**EXERCISE DIRECTIONS:**
Word for word, write out all the entries below, omitting every picture.

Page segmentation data
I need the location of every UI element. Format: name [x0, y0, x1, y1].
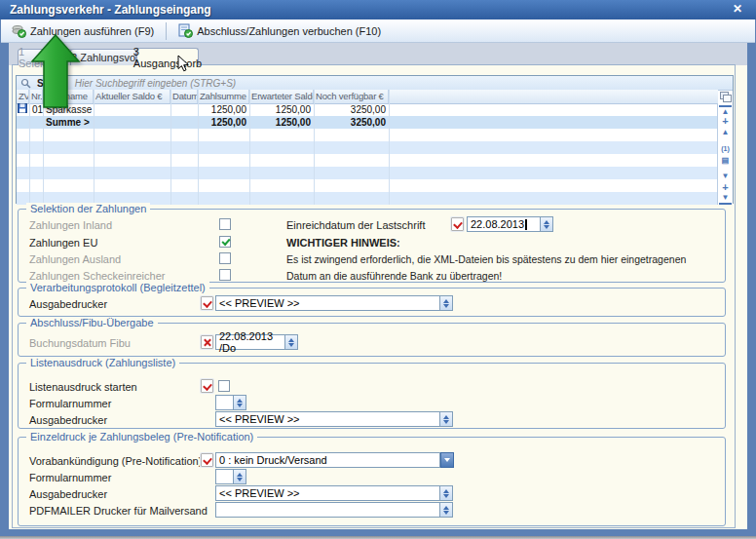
cell-datum — [170, 103, 198, 116]
column-chooser-icon[interactable] — [720, 92, 731, 101]
tab-selektion[interactable]: 1 Selektion — [18, 49, 72, 65]
summary-zahlsumme: 1250,00 — [198, 116, 249, 129]
ausgabedrucker-combo-3[interactable]: << PREVIEW >> — [215, 485, 440, 501]
label-zahlungen-ausland: Zahlungen Ausland — [29, 253, 121, 265]
summary-row: Summe > 1250,00 1250,00 3250,00 — [17, 116, 718, 129]
listdruck-confirm-icon[interactable] — [201, 379, 213, 393]
nav-add-icon[interactable]: + — [719, 116, 732, 127]
ausgabedrucker-value-2: << PREVIEW >> — [219, 413, 300, 425]
formularnummer-input-1[interactable] — [215, 395, 234, 410]
book-payments-label: Abschluss/Zahlungen verbuchen (F10) — [197, 25, 381, 37]
vorabankuendigung-combo[interactable]: 0 : kein Druck/Versand — [215, 452, 440, 468]
label-listenausdruck-starten: Listenausdruck starten — [29, 381, 137, 393]
window-border-bottom — [0, 529, 756, 536]
buchungsdatum-input[interactable]: 22.08.2013 /Do — [215, 334, 285, 350]
grid-empty-row — [17, 141, 733, 154]
col-bankname[interactable]: Bankname — [43, 90, 94, 103]
close-icon[interactable]: ✕ — [729, 2, 746, 17]
pdfmailer-combo[interactable] — [215, 502, 440, 518]
hinweis-line2: Datum an die ausführende Bank zu übertra… — [286, 270, 502, 282]
vorabankuendigung-dropdown-icon[interactable] — [440, 452, 454, 468]
pdfmailer-spinner[interactable] — [440, 502, 453, 518]
label-einreichdatum: Einreichdatum der Lastschrift — [286, 219, 425, 231]
checkbox-listenausdruck[interactable] — [218, 380, 230, 392]
execute-payments-button[interactable]: Zahlungen ausführen (F9) — [7, 21, 159, 41]
col-zv[interactable]: ZV — [17, 90, 29, 103]
ausgabedrucker-spinner-2[interactable] — [440, 411, 453, 427]
label-ausgabedrucker-3: Ausgabedrucker — [29, 488, 107, 500]
disk-icon — [18, 103, 27, 113]
title-bar: Zahlungsverkehr - Zahlungseingang ✕ — [0, 0, 756, 19]
vorabankuendigung-value: 0 : kein Druck/Versand — [219, 454, 327, 466]
col-filler — [389, 90, 718, 103]
grid-empty-row — [17, 154, 733, 167]
einreichdatum-spinner[interactable] — [541, 216, 553, 232]
tab-selektion-label: 1 Selektion — [19, 46, 71, 69]
grid-line — [94, 90, 94, 205]
printer-confirm-icon[interactable] — [201, 296, 213, 310]
cell-zahlsumme: 1250,00 — [198, 103, 249, 116]
col-datum[interactable]: Datum — [170, 90, 198, 103]
buchungsdatum-spinner[interactable] — [285, 334, 298, 350]
checkbox-zahlungen-scheck[interactable] — [219, 269, 231, 281]
einreichdatum-value: 22.08.2013 — [471, 218, 524, 230]
buchungsdatum-value: 22.08.2013 /Do — [219, 330, 282, 354]
grid-line — [314, 90, 315, 205]
checkbox-zahlungen-eu[interactable] — [219, 236, 231, 248]
grid-line — [43, 90, 44, 205]
label-zahlungen-inland: Zahlungen Inland — [29, 219, 112, 231]
cell-nr: 01 — [29, 103, 43, 116]
col-zahlsumme[interactable]: Zahlsumme € — [198, 90, 249, 103]
tab-zahlungsvorschlag[interactable]: 2 Zahlungsvorschlag — [70, 49, 136, 65]
nav-bookmark-icon[interactable]: ▤ — [719, 155, 732, 167]
formularnummer-input-2[interactable] — [215, 469, 234, 484]
cell-bankname: Sparkasse — [43, 103, 94, 116]
date-confirm-icon[interactable] — [451, 217, 464, 231]
document-check-icon — [178, 23, 193, 38]
grid-line — [170, 90, 171, 205]
tab-ausgangskorb[interactable]: 3 Ausgangskorb — [136, 48, 199, 65]
grid-empty-row — [17, 167, 733, 179]
checkbox-zahlungen-ausland[interactable] — [219, 252, 231, 264]
nav-prev-icon[interactable]: ▲ — [719, 127, 732, 138]
checkbox-zahlungen-inland[interactable] — [219, 218, 231, 230]
label-formularnummer-2: Formularnummer — [29, 472, 111, 483]
formularnummer-spinner-2[interactable] — [234, 469, 246, 484]
cell-noch-verfuegbar: 3250,00 — [314, 103, 389, 116]
formularnummer-spinner-1[interactable] — [234, 395, 246, 410]
payments-grid: Su Hier Suchbegriff eingeben (STRG+S) ZV… — [16, 75, 734, 204]
label-zahlungen-scheck: Zahlungen Scheckeinreicher — [29, 270, 165, 282]
ausgabedrucker-spinner-1[interactable] — [440, 295, 453, 311]
table-row-sparkasse[interactable]: 01 Sparkasse 1250,00 1250,00 3250,00 — [17, 103, 718, 116]
nav-current-record: (1) — [719, 143, 732, 155]
group-einzeldruck-title: Einzeldruck je Zahlungsbeleg (Pre-Notifi… — [26, 431, 257, 443]
label-ausgabedrucker-2: Ausgabedrucker — [29, 414, 107, 426]
window-title: Zahlungsverkehr - Zahlungseingang — [0, 3, 211, 17]
label-pdfmailer: PDFMAILER Drucker für Mailversand — [29, 505, 208, 517]
ausgabedrucker-value-1: << PREVIEW >> — [219, 297, 300, 309]
group-abschluss-title: Abschluss/Fibu-Übergabe — [26, 317, 158, 328]
nav-add2-icon[interactable]: + — [719, 182, 732, 193]
col-erwarteter-saldo[interactable]: Erwarteter Saldo € — [249, 90, 314, 103]
grid-search-row[interactable]: Su Hier Suchbegriff eingeben (STRG+S) — [17, 76, 733, 91]
grid-line — [249, 90, 250, 205]
ausgabedrucker-combo-2[interactable]: << PREVIEW >> — [215, 411, 440, 427]
date-cancel-icon[interactable] — [201, 335, 213, 349]
nav-last-icon[interactable]: ▼ — [719, 193, 732, 205]
grid-empty-row — [17, 129, 733, 141]
execute-payments-label: Zahlungen ausführen (F9) — [30, 25, 154, 37]
ausgabedrucker-spinner-3[interactable] — [440, 485, 453, 501]
grid-line — [29, 90, 30, 205]
einreichdatum-input[interactable]: 22.08.2013 — [467, 216, 541, 232]
vorab-confirm-icon[interactable] — [201, 453, 213, 467]
grid-header-row[interactable]: ZV Nr. Bankname Aktueller Saldo € Datum … — [17, 90, 718, 104]
col-aktueller-saldo[interactable]: Aktueller Saldo € — [94, 90, 170, 103]
ausgabedrucker-combo-1[interactable]: << PREVIEW >> — [215, 295, 440, 311]
summary-label: Summe > — [43, 116, 94, 129]
grid-empty-row — [17, 179, 733, 192]
col-nr[interactable]: Nr. — [29, 90, 43, 103]
col-noch-verfuegbar[interactable]: Noch verfügbar € — [314, 90, 389, 103]
book-payments-button[interactable]: Abschluss/Zahlungen verbuchen (F10) — [173, 21, 386, 41]
search-icon — [20, 78, 31, 89]
label-zahlungen-eu: Zahlungen EU — [29, 237, 97, 249]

**EXERCISE RESULT:**
I need the location of every UI element. Format: name [x0, y0, x1, y1].
cell-datum — [170, 103, 198, 116]
column-chooser-icon[interactable] — [720, 92, 731, 101]
tab-selektion[interactable]: 1 Selektion — [18, 49, 72, 65]
summary-zahlsumme: 1250,00 — [198, 116, 249, 129]
ausgabedrucker-combo-3[interactable]: << PREVIEW >> — [215, 485, 440, 501]
label-zahlungen-ausland: Zahlungen Ausland — [29, 253, 121, 265]
summary-row: Summe > 1250,00 1250,00 3250,00 — [17, 116, 718, 129]
listdruck-confirm-icon[interactable] — [201, 379, 213, 393]
nav-add-icon[interactable]: + — [719, 116, 732, 127]
ausgabedrucker-value-2: << PREVIEW >> — [219, 413, 300, 425]
formularnummer-input-1[interactable] — [215, 395, 234, 410]
book-payments-label: Abschluss/Zahlungen verbuchen (F10) — [197, 25, 381, 37]
vorabankuendigung-combo[interactable]: 0 : kein Druck/Versand — [215, 452, 440, 468]
label-listenausdruck-starten: Listenausdruck starten — [29, 381, 137, 393]
window-border-bottom — [0, 529, 756, 536]
buchungsdatum-input[interactable]: 22.08.2013 /Do — [215, 334, 285, 350]
grid-empty-row — [17, 141, 733, 154]
col-bankname[interactable]: Bankname — [43, 90, 94, 103]
close-icon[interactable]: ✕ — [729, 2, 746, 17]
pdfmailer-combo[interactable] — [215, 502, 440, 518]
hinweis-line2: Datum an die ausführende Bank zu übertra… — [286, 270, 502, 282]
vorabankuendigung-dropdown-icon[interactable] — [440, 452, 454, 468]
pdfmailer-spinner[interactable] — [440, 502, 453, 518]
label-einreichdatum: Einreichdatum der Lastschrift — [286, 219, 425, 231]
checkbox-listenausdruck[interactable] — [218, 380, 230, 392]
execute-payments-button[interactable]: Zahlungen ausführen (F9) — [7, 21, 159, 41]
col-zv[interactable]: ZV — [17, 90, 29, 103]
ausgabedrucker-spinner-2[interactable] — [440, 411, 453, 427]
label-ausgabedrucker-3: Ausgabedrucker — [29, 488, 107, 500]
disk-icon — [18, 103, 27, 113]
title-bar: Zahlungsverkehr - Zahlungseingang ✕ — [0, 0, 756, 19]
vorabankuendigung-value: 0 : kein Druck/Versand — [219, 454, 327, 466]
col-filler — [389, 90, 718, 103]
grid-empty-row — [17, 154, 733, 167]
einreichdatum-spinner[interactable] — [541, 216, 553, 232]
tab-selektion-label: 1 Selektion — [19, 46, 71, 69]
grid-line — [94, 90, 94, 205]
printer-confirm-icon[interactable] — [201, 296, 213, 310]
cell-zahlsumme: 1250,00 — [198, 103, 249, 116]
col-datum[interactable]: Datum — [170, 90, 198, 103]
buchungsdatum-spinner[interactable] — [285, 334, 298, 350]
checkbox-zahlungen-scheck[interactable] — [219, 269, 231, 281]
einreichdatum-value: 22.08.2013 — [471, 218, 524, 230]
buchungsdatum-value: 22.08.2013 /Do — [219, 330, 282, 354]
grid-line — [314, 90, 315, 205]
checkbox-zahlungen-eu[interactable] — [219, 236, 231, 248]
grid-line — [43, 90, 44, 205]
label-zahlungen-inland: Zahlungen Inland — [29, 219, 112, 231]
cell-nr: 01 — [29, 103, 43, 116]
col-zahlsumme[interactable]: Zahlsumme € — [198, 90, 249, 103]
tab-zahlungsvorschlag[interactable]: 2 Zahlungsvorschlag — [70, 49, 136, 65]
nav-bookmark-icon[interactable]: ▤ — [719, 155, 732, 167]
formularnummer-input-2[interactable] — [215, 469, 234, 484]
cell-bankname: Sparkasse — [43, 103, 94, 116]
date-confirm-icon[interactable] — [451, 217, 464, 231]
document-check-icon — [178, 23, 193, 38]
grid-line — [170, 90, 171, 205]
tab-ausgangskorb[interactable]: 3 Ausgangskorb — [136, 48, 199, 65]
grid-empty-row — [17, 167, 733, 179]
checkbox-zahlungen-ausland[interactable] — [219, 252, 231, 264]
nav-prev-icon[interactable]: ▲ — [719, 127, 732, 138]
checkbox-zahlungen-inland[interactable] — [219, 218, 231, 230]
label-formularnummer-2: Formularnummer — [29, 472, 111, 483]
formularnummer-spinner-2[interactable] — [234, 469, 246, 484]
cell-noch-verfuegbar: 3250,00 — [314, 103, 389, 116]
formularnummer-spinner-1[interactable] — [234, 395, 246, 410]
payments-grid: Su Hier Suchbegriff eingeben (STRG+S) ZV… — [16, 75, 734, 204]
label-zahlungen-scheck: Zahlungen Scheckeinreicher — [29, 270, 165, 282]
ausgabedrucker-spinner-1[interactable] — [440, 295, 453, 311]
table-row-sparkasse[interactable]: 01 Sparkasse 1250,00 1250,00 3250,00 — [17, 103, 718, 116]
nav-current-record: (1) — [719, 143, 732, 155]
group-einzeldruck-title: Einzeldruck je Zahlungsbeleg (Pre-Notifi… — [26, 431, 257, 443]
label-ausgabedrucker-2: Ausgabedrucker — [29, 414, 107, 426]
window-title: Zahlungsverkehr - Zahlungseingang — [0, 3, 211, 17]
label-pdfmailer: PDFMAILER Drucker für Mailversand — [29, 505, 208, 517]
ausgabedrucker-value-1: << PREVIEW >> — [219, 297, 300, 309]
group-abschluss-title: Abschluss/Fibu-Übergabe — [26, 317, 158, 328]
nav-add2-icon[interactable]: + — [719, 182, 732, 193]
col-erwarteter-saldo[interactable]: Erwarteter Saldo € — [249, 90, 314, 103]
grid-search-row[interactable]: Su Hier Suchbegriff eingeben (STRG+S) — [17, 76, 733, 91]
grid-line — [249, 90, 250, 205]
ausgabedrucker-combo-2[interactable]: << PREVIEW >> — [215, 411, 440, 427]
date-cancel-icon[interactable] — [201, 335, 213, 349]
nav-last-icon[interactable]: ▼ — [719, 193, 732, 205]
grid-empty-row — [17, 129, 733, 141]
execute-payments-label: Zahlungen ausführen (F9) — [30, 25, 154, 37]
ausgabedrucker-spinner-3[interactable] — [440, 485, 453, 501]
grid-line — [29, 90, 30, 205]
einreichdatum-input[interactable]: 22.08.2013 — [467, 216, 541, 232]
vorab-confirm-icon[interactable] — [201, 453, 213, 467]
grid-header-row[interactable]: ZV Nr. Bankname Aktueller Saldo € Datum … — [17, 90, 718, 104]
col-aktueller-saldo[interactable]: Aktueller Saldo € — [94, 90, 170, 103]
ausgabedrucker-combo-1[interactable]: << PREVIEW >> — [215, 295, 440, 311]
summary-label: Summe > — [43, 116, 94, 129]
grid-empty-row — [17, 179, 733, 192]
col-nr[interactable]: Nr. — [29, 90, 43, 103]
col-noch-verfuegbar[interactable]: Noch verfügbar € — [314, 90, 389, 103]
book-payments-button[interactable]: Abschluss/Zahlungen verbuchen (F10) — [173, 21, 386, 41]
search-icon — [20, 78, 31, 89]
label-zahlungen-eu: Zahlungen EU — [29, 237, 97, 249]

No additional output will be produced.